According to The Australian, a group of superannuants is preparing to mount a legal challenge when the bill is introduced to Parliament, potentially as soon as the end of this month when politicians return to Canberra.
The challenge appears to be centred around a clause in the current draft legislation in section 296-60, which allegedly gives the government the power to further modify super tax rules after the original bill is approved by parliament.
A Henry VIII clause in an act of Parliament allows for delegated legislation (like regulations) to amend or repeal primary legislation (the act itself).
This means the executive branch can make changes to laws passed by Parliament without requiring further parliamentary approval, which raises concerns about the balance of power between the legislature and the executive.
Peter Burgess, CEO of the SMSFA, told SMSF Adviser that any constitutional challenge can only occur after the legislation has been passed and is likely to focus on the scope and detail of the regulations, which are not subject to the same parliamentary process.
Opposition Treasury spokesperson, Ted O’Brien, stated in The Australian that he would officially ask the Treasurer’s office what constitutional advice was received on the bill’s wording.
He claimed that Treasurer Jim Chalmers is taking a “constitutionally questionable step”.
However, the Treasurer said similar rules have already been used by the previous Liberal government and are not unusual.
Section 296-60 of the draft legislation states:
“The regulations may modify sections 296-50 and 296-55 so that superannuation interests are appropriately valued, and the earnings calculated accurately so that individuals are included or excluded from the scope of the Division 296 tax and to ensure the right amount of tax liability is calculated for every type of superannuation interest.
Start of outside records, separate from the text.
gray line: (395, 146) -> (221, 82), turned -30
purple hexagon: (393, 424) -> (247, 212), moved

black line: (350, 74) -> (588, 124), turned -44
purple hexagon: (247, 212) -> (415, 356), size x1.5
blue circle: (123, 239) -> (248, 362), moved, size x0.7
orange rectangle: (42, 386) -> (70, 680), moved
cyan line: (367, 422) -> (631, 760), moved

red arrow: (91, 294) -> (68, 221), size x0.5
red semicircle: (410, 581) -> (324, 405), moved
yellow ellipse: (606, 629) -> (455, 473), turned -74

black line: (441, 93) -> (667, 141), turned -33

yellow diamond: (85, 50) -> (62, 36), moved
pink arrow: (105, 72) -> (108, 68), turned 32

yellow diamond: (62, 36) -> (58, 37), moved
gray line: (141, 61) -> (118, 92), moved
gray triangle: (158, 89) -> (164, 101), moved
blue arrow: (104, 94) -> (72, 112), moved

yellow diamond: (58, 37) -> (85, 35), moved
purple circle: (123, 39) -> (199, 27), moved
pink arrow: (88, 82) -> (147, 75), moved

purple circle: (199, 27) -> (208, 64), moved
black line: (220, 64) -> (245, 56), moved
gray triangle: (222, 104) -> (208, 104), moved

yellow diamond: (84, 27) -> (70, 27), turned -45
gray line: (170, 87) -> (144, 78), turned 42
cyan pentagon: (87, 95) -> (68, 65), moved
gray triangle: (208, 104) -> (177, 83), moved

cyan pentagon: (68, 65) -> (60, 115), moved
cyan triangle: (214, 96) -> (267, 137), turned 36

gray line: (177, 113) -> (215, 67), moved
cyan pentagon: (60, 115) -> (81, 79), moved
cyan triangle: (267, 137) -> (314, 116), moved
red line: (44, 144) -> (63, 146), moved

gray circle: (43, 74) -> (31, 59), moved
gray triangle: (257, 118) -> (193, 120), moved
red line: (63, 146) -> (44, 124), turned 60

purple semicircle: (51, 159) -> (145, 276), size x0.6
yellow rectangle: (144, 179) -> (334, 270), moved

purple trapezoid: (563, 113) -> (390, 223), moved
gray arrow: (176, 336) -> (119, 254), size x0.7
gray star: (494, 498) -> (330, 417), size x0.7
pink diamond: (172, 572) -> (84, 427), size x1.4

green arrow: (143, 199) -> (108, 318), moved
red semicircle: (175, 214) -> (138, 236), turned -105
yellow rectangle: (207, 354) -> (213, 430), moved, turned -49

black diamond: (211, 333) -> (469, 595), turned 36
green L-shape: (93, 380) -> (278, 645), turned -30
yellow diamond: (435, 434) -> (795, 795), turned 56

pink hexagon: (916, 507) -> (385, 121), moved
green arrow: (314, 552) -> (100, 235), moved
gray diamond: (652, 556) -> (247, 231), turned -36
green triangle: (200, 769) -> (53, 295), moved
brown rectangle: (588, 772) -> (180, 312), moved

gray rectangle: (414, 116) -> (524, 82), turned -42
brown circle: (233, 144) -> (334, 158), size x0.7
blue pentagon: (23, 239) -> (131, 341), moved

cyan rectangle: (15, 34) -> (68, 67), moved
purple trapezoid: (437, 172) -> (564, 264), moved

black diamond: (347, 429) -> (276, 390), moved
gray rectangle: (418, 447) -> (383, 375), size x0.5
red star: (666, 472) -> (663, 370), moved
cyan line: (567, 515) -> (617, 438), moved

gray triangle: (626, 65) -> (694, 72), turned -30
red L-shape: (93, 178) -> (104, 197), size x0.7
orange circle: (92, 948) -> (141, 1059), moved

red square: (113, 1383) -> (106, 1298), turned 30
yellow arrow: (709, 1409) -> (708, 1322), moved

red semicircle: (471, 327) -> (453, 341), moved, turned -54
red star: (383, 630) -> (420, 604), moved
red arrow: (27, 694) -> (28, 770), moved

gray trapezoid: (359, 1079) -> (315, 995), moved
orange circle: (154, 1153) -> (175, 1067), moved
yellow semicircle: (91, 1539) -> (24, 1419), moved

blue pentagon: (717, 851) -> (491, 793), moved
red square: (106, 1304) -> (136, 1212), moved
Requiring such modifications to be prescribed by regulations provides opportunity to separately consider any necessary modification that may be required for particular interests, including defined benefit interests.”
Scott Hay-Bartlem, partner at Cooper Grace Ward Lawyers, said the clause does allow modifications to be made to sections of legislation and it is not the first time it has been used.
“The SIS Act has a similar clause, for example in relation to in-house asset rules and ungeared unit trusts. The government has used the regulation making power to alter the way exemptions work in super rules in the past,” he said.
“However, s296-60 is a widely drafted clause and does seem to allow the government to make fairly vast amendments to the proposed bill.”